Roger Federer’s reputation was such that he won 20 Grand Slam titles and had his face on a coin in his native Switzerland. He retired from tennis at the age of 41 after achieving all that there was to conquer. (He was once ranked the second most admired person in the world, after Nelson Mandela.) Asif Kapadia and Joe Sabia’s polite documentary ‘Federer: The Last 12 Days’ : Twelve Final Days) follows the living legend from his farewell to his final moments throughout September 2022. His last professional game. As any sports fan knows, the cameras keep a respectful distance as Federer emerges from his private plane and car and navigates the press conference. There, honest feelings are as rare as talent like that.

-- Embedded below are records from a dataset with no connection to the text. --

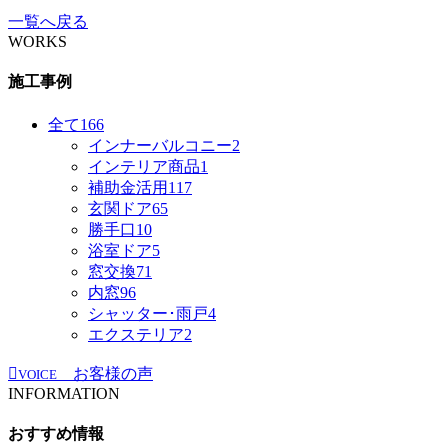
一覧へ戻る
WORKS
施工事例
全て
166
インナーバルコニー
2
インテリア商品
1
補助金活用
117
玄関ドア
65
勝手口
10
浴室ドア
5
窓交換
71
内窓
96
シャッター･雨戸
4
エクステリア
2
お客様の声
VOICE
INFORMATION
おすすめ情報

Federer’s gravity-defying flexibility has always been a sharp contrast to his fundamental nature. In his farewell match in doubles with long-time rival Rafael Nadal, his hope was simply to “produce something good enough”. Federer describes himself as an emotional person, but with the international media and his management almost always on the sidelines, he has little in the way of privacy. One of the most vulnerable moments the film captures is when Federer wears the wrong dress shirt for a photo call.
To convey emotion, the film instead uses a score that sounds like a racehorse whimpering as it is shot. But athletes witness their own mettle. A splicing video from Federer’s youth celebrates a grace that will forever outshine his four brutal knee surgeries. When he made a mistake in his final game, the crowd looked like they were at a funeral. And the colleagues present, from Björn Borg to Novak Djokovic, seem to recognize that this tragedy – the mass bereavement of an elderly superman – has happened to them. Or so it will be.
Federer: Last 12 days
The language is rated R. Running time: 1 hour 40 minutes. Watch it on Prime Video.